Emirati officials also argue the UAE must have control over
its own AI and develop its own, globally-competitive technology
so that it could guarantee no outside actor could shut down the
technology, harm its performance or alter its algorithms.
"The last thing we want to be in, is in the future as a
nation, someone telling us well, you will get the latest version
or you will not get the latest version," Al Bannai said.
Although U.S. officials are wary of the UAE's relationship
with China, some believe artificial intelligence and fostering
closer U.S.-UAE technology ties is one area where Washington
could drive a wedge between Abu Dhabi and Beijing.
The UAE's Minister of State for Artificial Intelligence Omar
Sultan Al Olama has acknowledged that there is a need for
greater alignment and engagement between the UAE and the U.S.
CHINA SEEKS AI PARTNERSHIP WITH UAE
"There is the willingness for us to engage," he said in a
June interview, adding that Abu Dhabi was fully committed to
being a long term strategic technology partner with Washington.
"We haven't been shying away from our ambitions but we're
going to do it in the right way. We're going to do it through
partnership.
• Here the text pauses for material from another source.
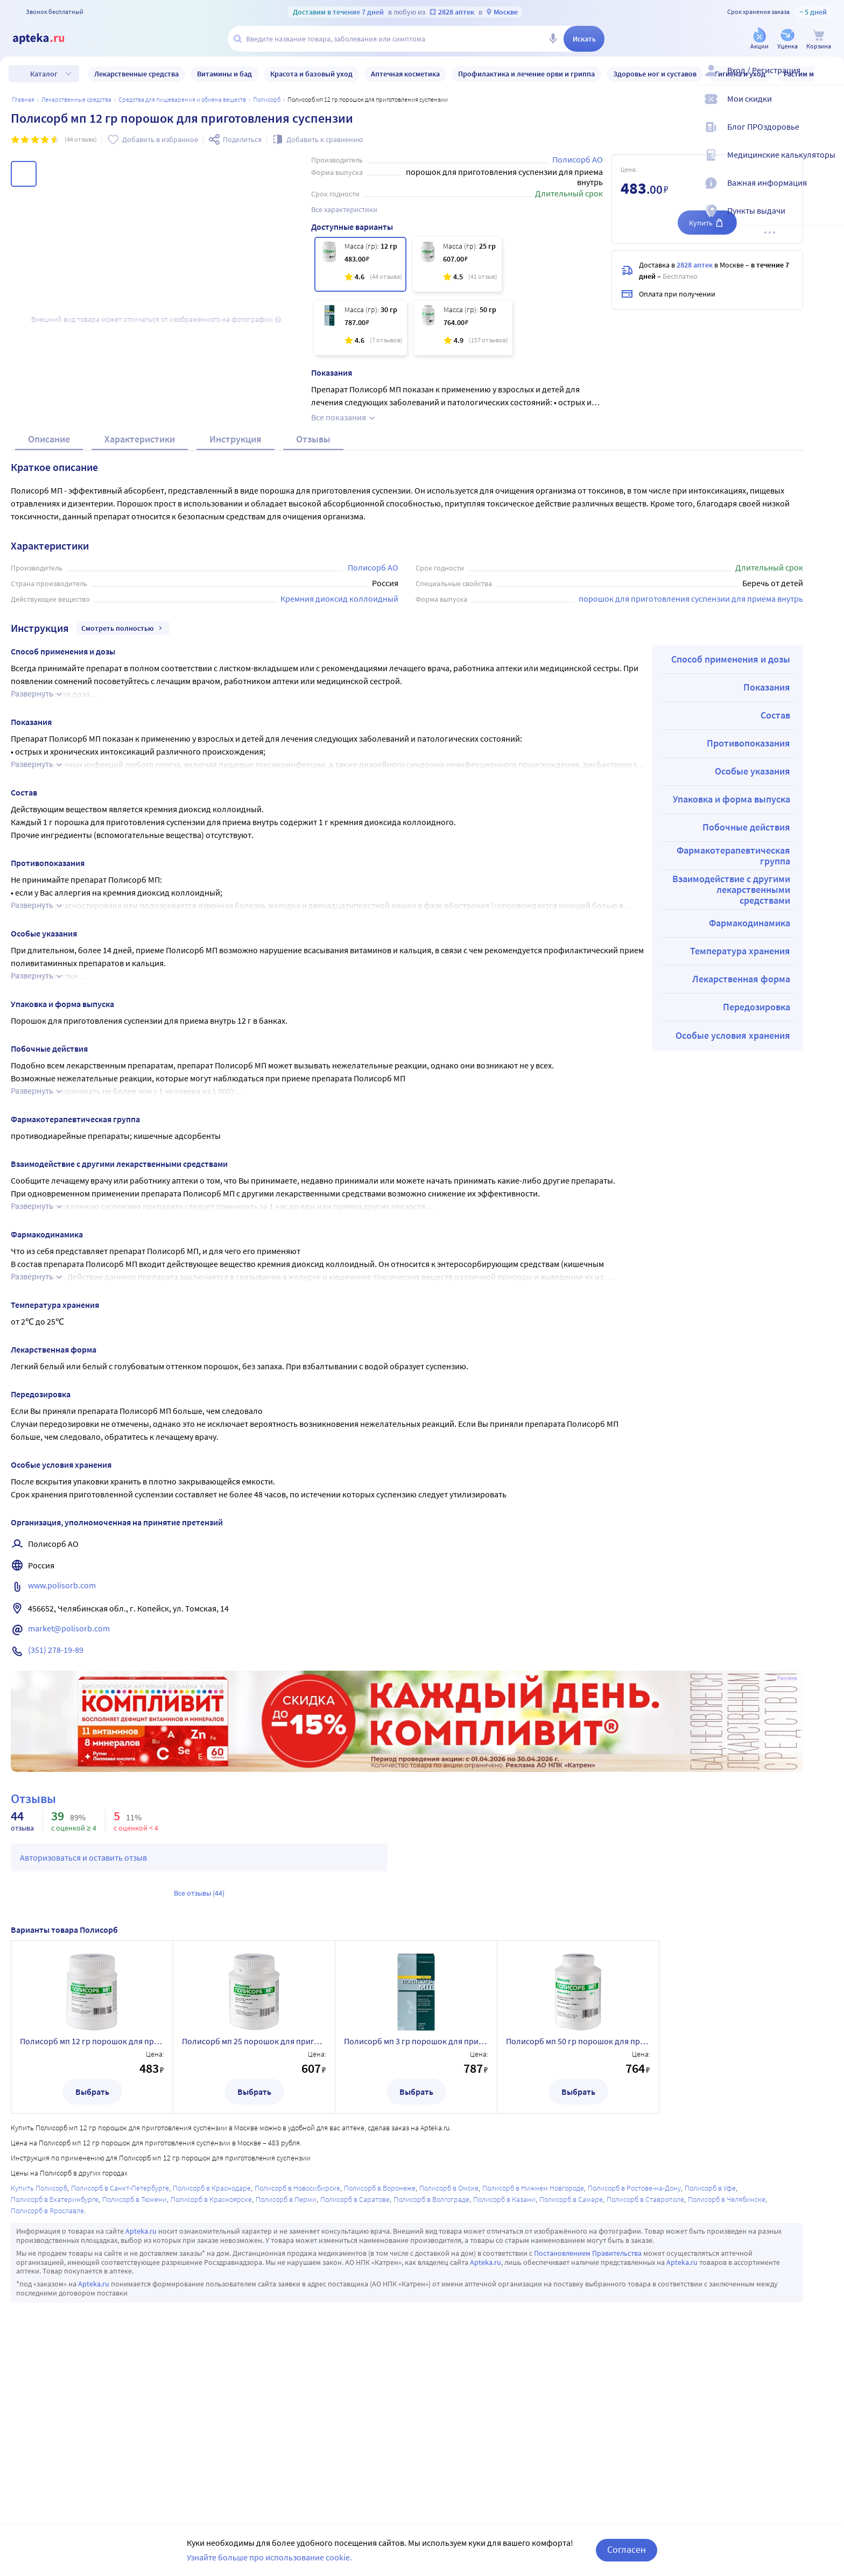 The width and height of the screenshot is (844, 2576). I want to click on Отзывы, so click(313, 594).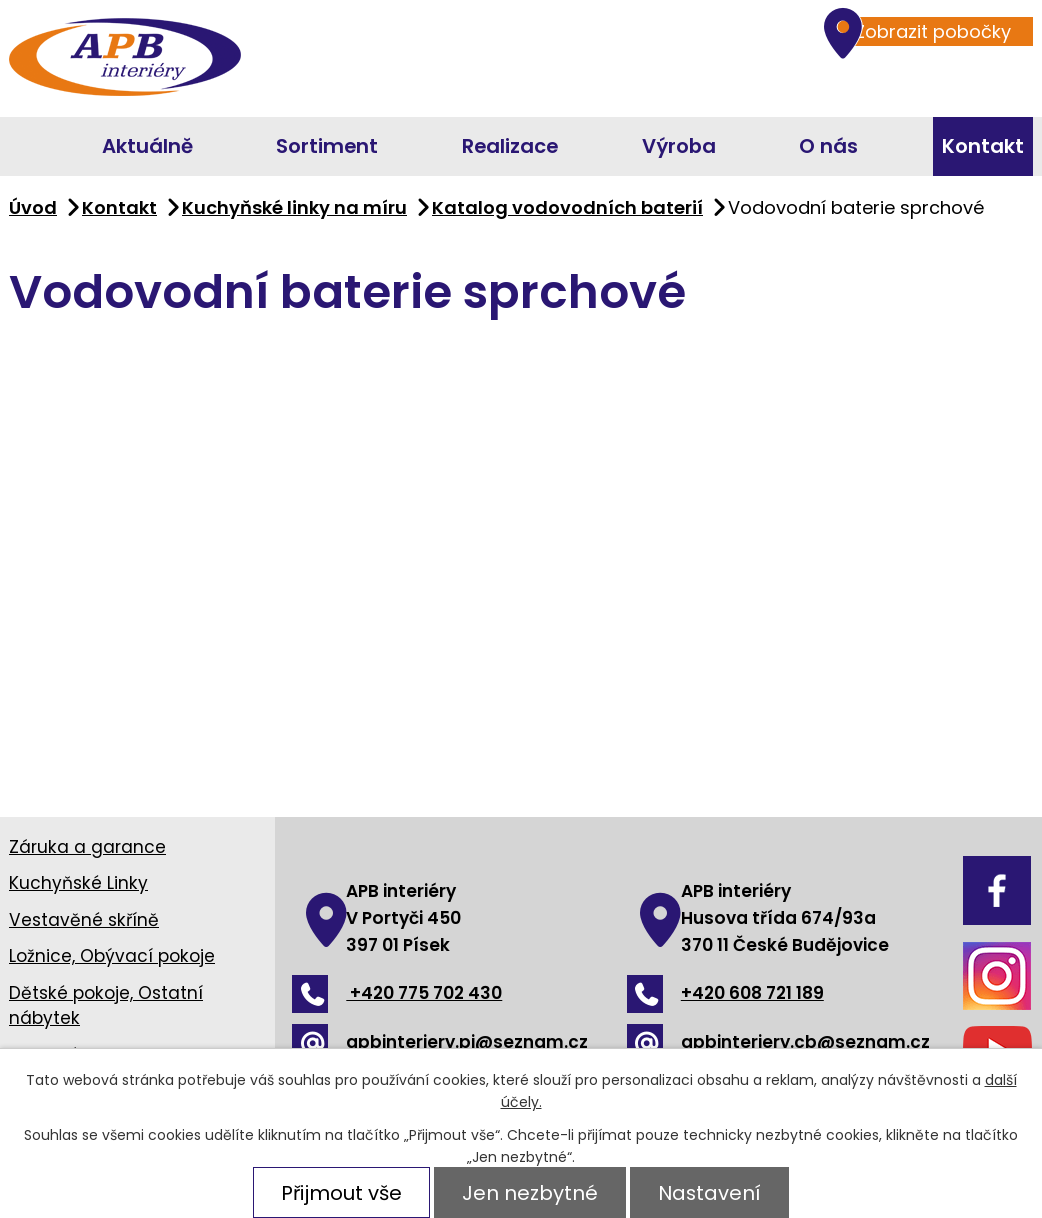 The image size is (1042, 1218). What do you see at coordinates (147, 146) in the screenshot?
I see `Aktuálně` at bounding box center [147, 146].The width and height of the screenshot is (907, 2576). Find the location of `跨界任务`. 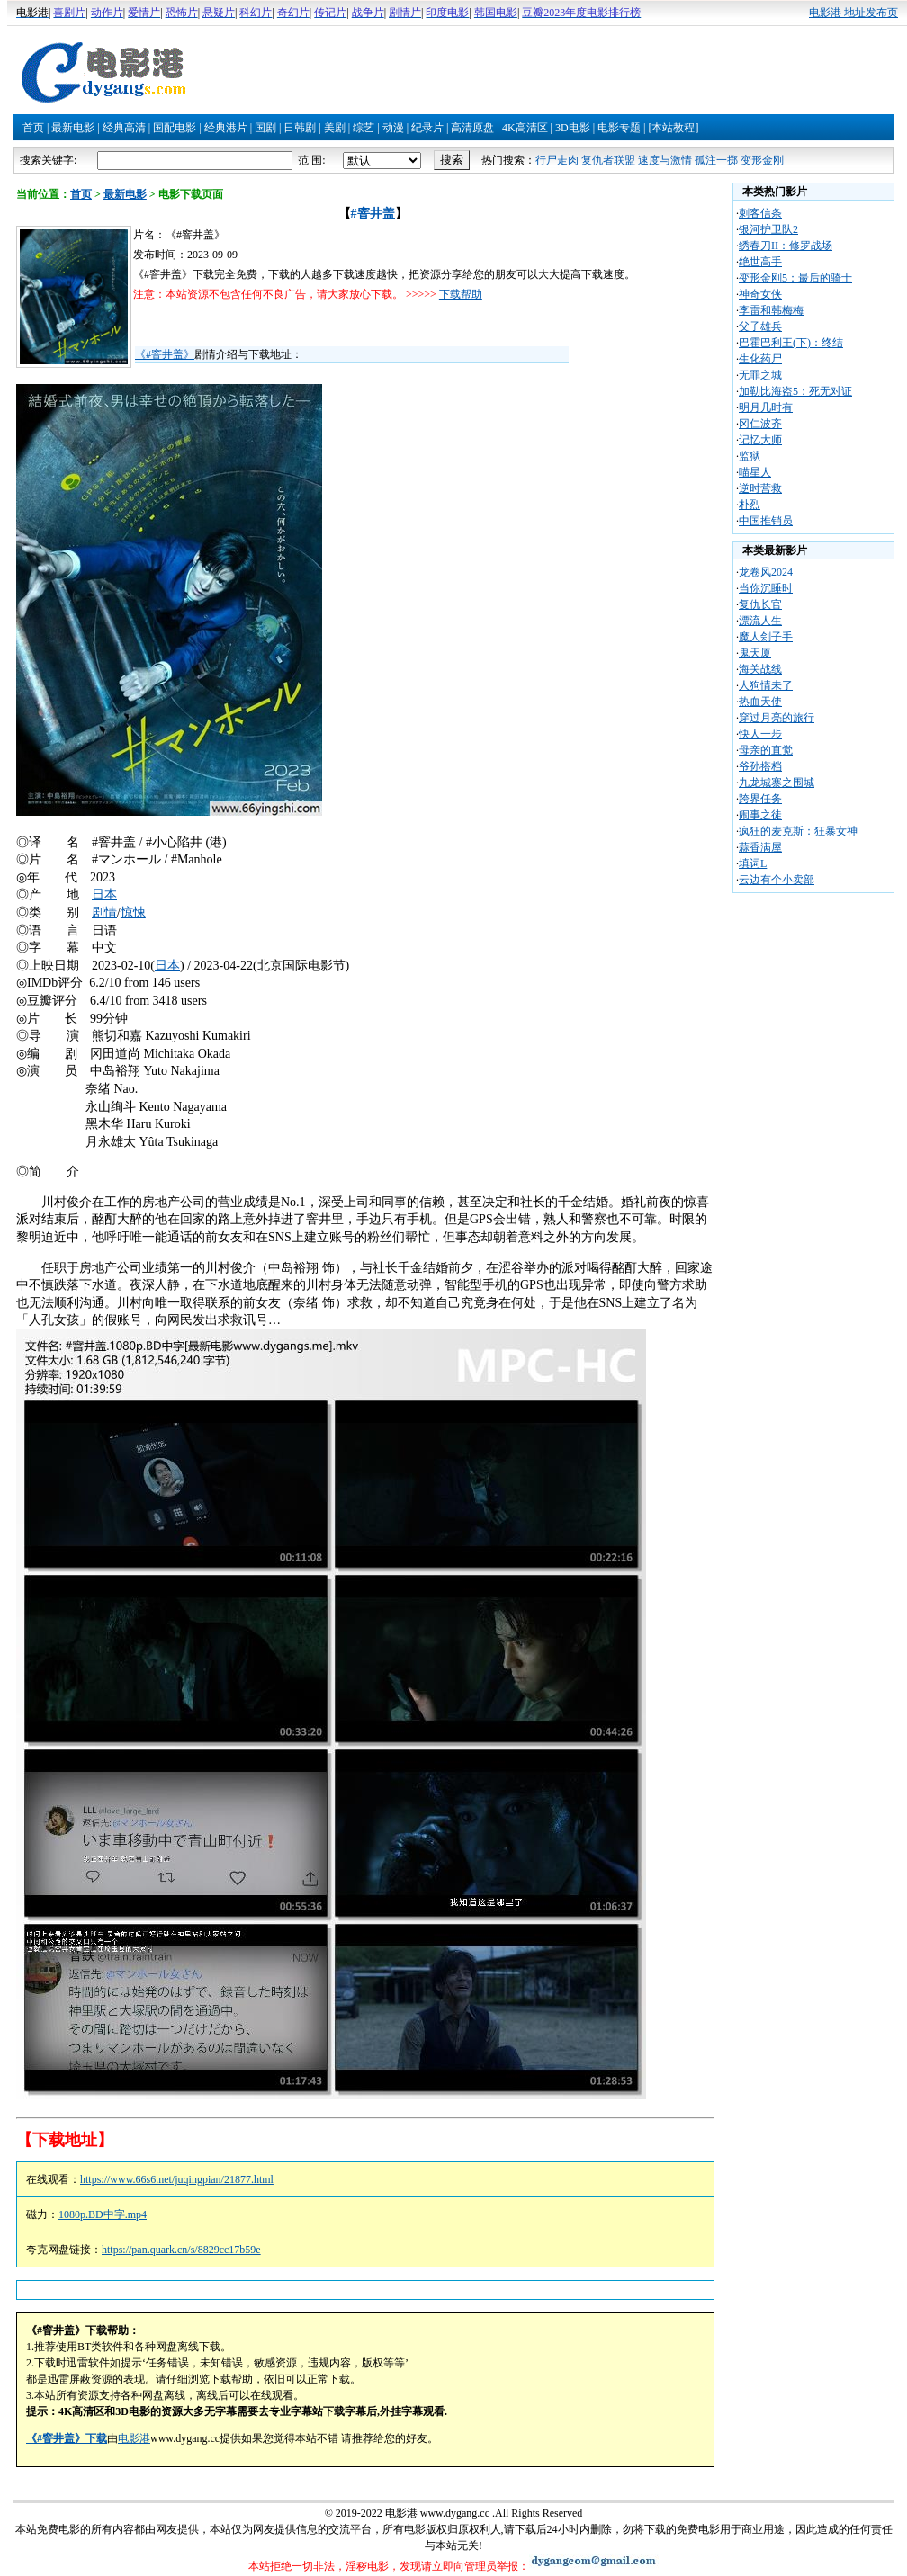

We're going to do it through transparency."
China also sees the UAE as a long-term technology partner.
During a visit to Beijing in May by Sheikh Mohamed, Chinese
President Xi Jinping called on the two countries to strengthen
artificial intelligence cooperation.
Chinese AI companies SenseTime, sanctioned by the U.S. which
has said it has links to China's military industrial complex,
and Terminus Group, both developers of facial recognition
technology, are also working in the UAE.
Terminus Group's Chief Scientist Ling Shao, who previously
worked for G42, said there were many opportunities in the UAE.
But while the U.S. government may have reservations about
the UAE's pursuit of AI and ties with China, what is crucial for
American industry is that the UAE has both the financial
resources to fund expensive artificial intelligence research and
a government committed to advancing its development.
"They're among the leaders today and they're on a path to be
at the very top," Cerebras CEO Andrew Feldman said in July.